- [Work instructions] A faithful transcription of all the entries below is needed, without the pictures.

- [Dataset excerpts]
▬▬▬
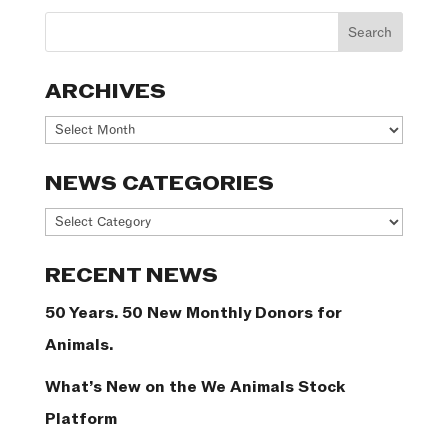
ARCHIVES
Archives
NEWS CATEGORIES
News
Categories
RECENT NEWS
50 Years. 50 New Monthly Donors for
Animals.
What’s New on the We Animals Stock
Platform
▬▬▬
- [Final answer]
ARCHIVES
Archives
NEWS CATEGORIES
News
Categories
RECENT NEWS
50 Years. 50 New Monthly Donors for
Animals.
What’s New on the We Animals Stock
Platform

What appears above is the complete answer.